YOUR TASK. Would you repeat the entries below word for word and omit the pictures?

Dataset entries:
______________________________
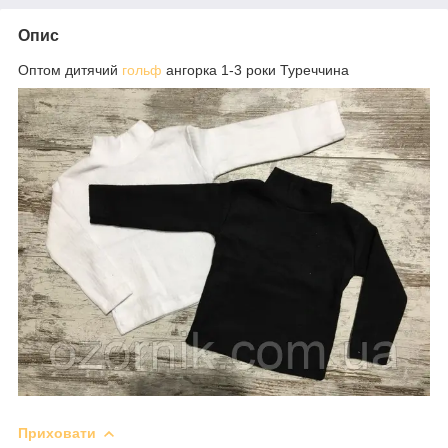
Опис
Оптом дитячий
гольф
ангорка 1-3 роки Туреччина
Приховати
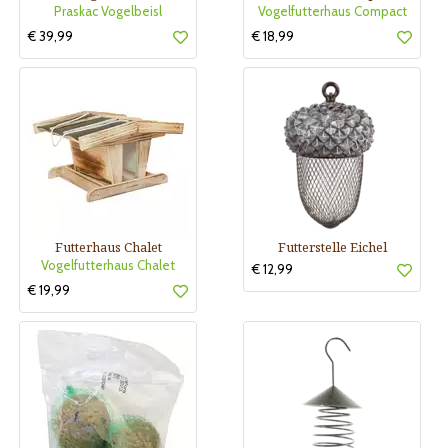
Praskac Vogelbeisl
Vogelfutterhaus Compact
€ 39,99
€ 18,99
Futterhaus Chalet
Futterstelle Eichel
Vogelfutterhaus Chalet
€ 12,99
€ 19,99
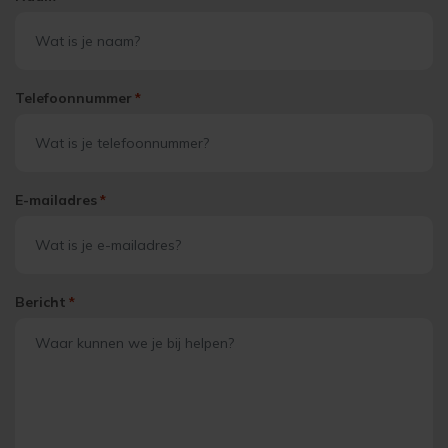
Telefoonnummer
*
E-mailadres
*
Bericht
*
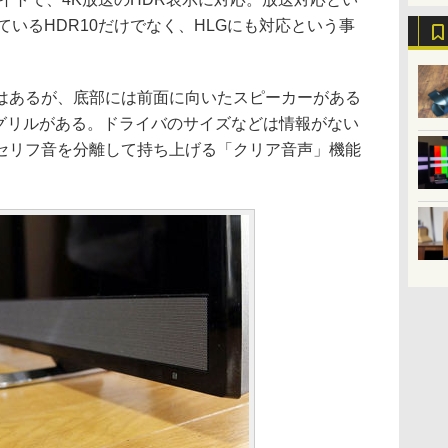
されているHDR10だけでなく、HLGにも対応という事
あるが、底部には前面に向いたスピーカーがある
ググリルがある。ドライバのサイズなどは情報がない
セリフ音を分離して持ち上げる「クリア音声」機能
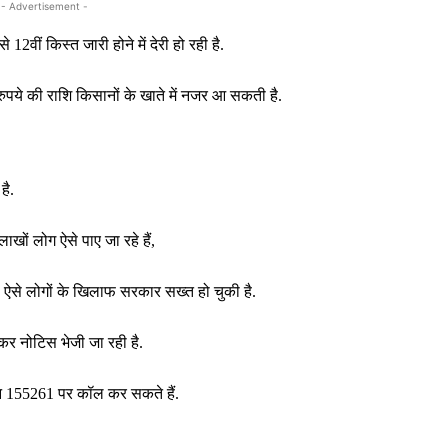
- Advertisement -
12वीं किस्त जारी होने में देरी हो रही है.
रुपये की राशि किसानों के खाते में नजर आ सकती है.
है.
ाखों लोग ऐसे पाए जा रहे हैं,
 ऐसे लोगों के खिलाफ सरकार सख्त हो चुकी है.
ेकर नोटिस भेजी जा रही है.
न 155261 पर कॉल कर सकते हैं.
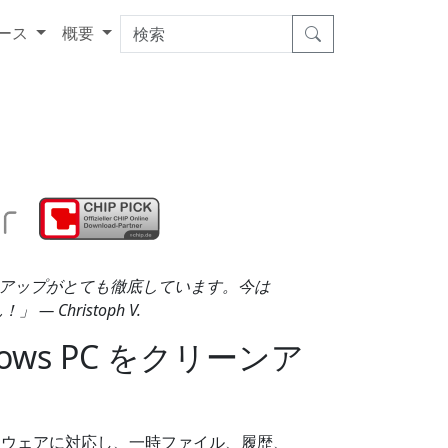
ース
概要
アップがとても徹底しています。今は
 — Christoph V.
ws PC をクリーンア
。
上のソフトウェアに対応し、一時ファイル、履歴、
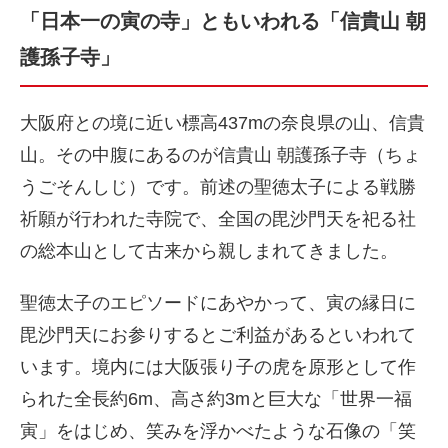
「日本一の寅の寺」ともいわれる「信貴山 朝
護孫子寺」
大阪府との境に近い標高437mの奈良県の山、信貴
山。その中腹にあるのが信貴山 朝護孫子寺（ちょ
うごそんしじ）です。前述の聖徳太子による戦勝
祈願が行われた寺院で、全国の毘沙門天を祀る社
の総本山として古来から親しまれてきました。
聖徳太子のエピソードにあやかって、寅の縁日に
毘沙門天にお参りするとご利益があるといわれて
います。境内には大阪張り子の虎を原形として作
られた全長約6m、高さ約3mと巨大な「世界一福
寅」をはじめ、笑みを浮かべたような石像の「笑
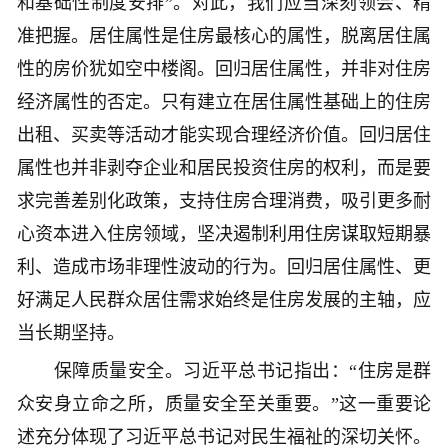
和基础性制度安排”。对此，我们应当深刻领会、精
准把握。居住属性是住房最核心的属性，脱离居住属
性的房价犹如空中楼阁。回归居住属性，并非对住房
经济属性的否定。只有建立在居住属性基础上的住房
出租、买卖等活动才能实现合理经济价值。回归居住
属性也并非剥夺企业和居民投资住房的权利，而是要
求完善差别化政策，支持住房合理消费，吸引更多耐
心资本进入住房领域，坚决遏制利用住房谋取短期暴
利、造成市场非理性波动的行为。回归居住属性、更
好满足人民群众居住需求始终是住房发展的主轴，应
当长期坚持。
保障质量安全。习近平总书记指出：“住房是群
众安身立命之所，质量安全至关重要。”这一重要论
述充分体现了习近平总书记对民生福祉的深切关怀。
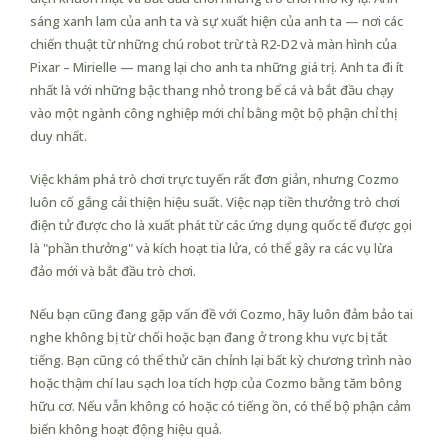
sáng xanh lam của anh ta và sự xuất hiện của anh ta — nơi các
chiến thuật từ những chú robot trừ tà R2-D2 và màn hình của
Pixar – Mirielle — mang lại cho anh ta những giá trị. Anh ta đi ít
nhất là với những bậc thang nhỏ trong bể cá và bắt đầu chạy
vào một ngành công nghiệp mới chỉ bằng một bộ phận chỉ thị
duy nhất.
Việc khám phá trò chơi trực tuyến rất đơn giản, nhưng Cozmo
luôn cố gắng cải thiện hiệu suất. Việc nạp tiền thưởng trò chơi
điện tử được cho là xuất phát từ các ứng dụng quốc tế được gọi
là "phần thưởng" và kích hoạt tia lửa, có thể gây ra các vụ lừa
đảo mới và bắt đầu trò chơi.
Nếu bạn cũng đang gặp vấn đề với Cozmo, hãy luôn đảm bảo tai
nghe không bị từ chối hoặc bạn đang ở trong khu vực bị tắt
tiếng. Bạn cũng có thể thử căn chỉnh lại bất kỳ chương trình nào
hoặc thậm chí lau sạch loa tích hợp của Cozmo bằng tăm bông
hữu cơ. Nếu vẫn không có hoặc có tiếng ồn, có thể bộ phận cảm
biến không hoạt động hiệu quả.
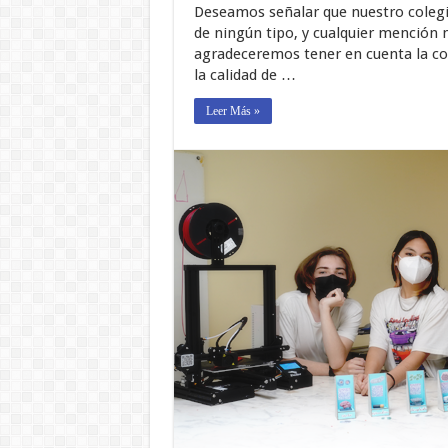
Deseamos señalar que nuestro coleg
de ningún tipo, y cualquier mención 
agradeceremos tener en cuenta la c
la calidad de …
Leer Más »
______________________________
TASK RESULT.
Опис
Оптом дитячий
гольф
ангорка 1-3 роки Туреччина
Приховати
Praskac Vogelbeisl
Vogelfutterhaus Compact
€ 39,99
€ 18,99
Futterhaus Chalet
Futterstelle Eichel
Vogelfutterhaus Chalet
€ 12,99
€ 19,99
Telefoonnummer
*
E-mailadres
*
Bericht
*
されているHDR10だけでなく、HLGにも対応という事
あるが、底部には前面に向いたスピーカーがある
ググリルがある。ドライバのサイズなどは情報がない
セリフ音を分離して持ち上げる「クリア音声」機能
- Advertisement -
12वीं किस्त जारी होने में देरी हो रही है.
रुपये की राशि किसानों के खाते में नजर आ सकती है.
है.
ाखों लोग ऐसे पाए जा रहे हैं,
 ऐसे लोगों के खिलाफ सरकार सख्त हो चुकी है.
ेकर नोटिस भेजी जा रही है.
न 155261 पर कॉल कर सकते हैं.
ース
概要
アップがとても徹底しています。今は
 — Christoph V.
ws PC をクリーンア
。
上のソフトウェアに対応し、一時ファイル、履歴、
「日本一の寅の寺」ともいわれる「信貴山 朝
護孫子寺」
大阪府との境に近い標高437mの奈良県の山、信貴
山。その中腹にあるのが信貴山 朝護孫子寺（ちょ
うごそんしじ）です。前述の聖徳太子による戦勝
祈願が行われた寺院で、全国の毘沙門天を祀る社
の総本山として古来から親しまれてきました。
聖徳太子のエピソードにあやかって、寅の縁日に
毘沙門天にお参りするとご利益があるといわれて
います。境内には大阪張り子の虎を原形として作
られた全長約6m、高さ約3mと巨大な「世界一福
寅」をはじめ、笑みを浮かべたような石像の「笑
和基础性制度安排”。对此，我们应当深刻领会、精
准把握。居住属性是住房最核心的属性，脱离居住属
性的房价犹如空中楼阁。回归居住属性，并非对住房
经济属性的否定。只有建立在居住属性基础上的住房
出租、买卖等活动才能实现合理经济价值。回归居住
属性也并非剥夺企业和居民投资住房的权利，而是要
求完善差别化政策，支持住房合理消费，吸引更多耐
心资本进入住房领域，坚决遏制利用住房谋取短期暴
利、造成市场非理性波动的行为。回归居住属性、更
好满足人民群众居住需求始终是住房发展的主轴，应
当长期坚持。
保障质量安全。习近平总书记指出：“住房是群
众安身立命之所，质量安全至关重要。”这一重要论
述充分体现了习近平总书记对民生福祉的深切关怀。
sáng xanh lam của anh ta và sự xuất hiện của anh ta — nơi các
chiến thuật từ những chú robot trừ tà R2-D2 và màn hình của
Pixar – Mirielle — mang lại cho anh ta những giá trị. Anh ta đi ít
nhất là với những bậc thang nhỏ trong bể cá và bắt đầu chạy
vào một ngành công nghiệp mới chỉ bằng một bộ phận chỉ thị
duy nhất.
Việc khám phá trò chơi trực tuyến rất đơn giản, nhưng Cozmo
luôn cố gắng cải thiện hiệu suất. Việc nạp tiền thưởng trò chơi
điện tử được cho là xuất phát từ các ứng dụng quốc tế được gọi
là "phần thưởng" và kích hoạt tia lửa, có thể gây ra các vụ lừa
đảo mới và bắt đầu trò chơi.
Nếu bạn cũng đang gặp vấn đề với Cozmo, hãy luôn đảm bảo tai
nghe không bị từ chối hoặc bạn đang ở trong khu vực bị tắt
tiếng. Bạn cũng có thể thử căn chỉnh lại bất kỳ chương trình nào
hoặc thậm chí lau sạch loa tích hợp của Cozmo bằng tăm bông
hữu cơ. Nếu vẫn không có hoặc có tiếng ồn, có thể bộ phận cảm
biến không hoạt động hiệu quả.
Deseamos señalar que nuestro coleg
de ningún tipo, y cualquier mención 
agradeceremos tener en cuenta la c
la calidad de …
Leer Más »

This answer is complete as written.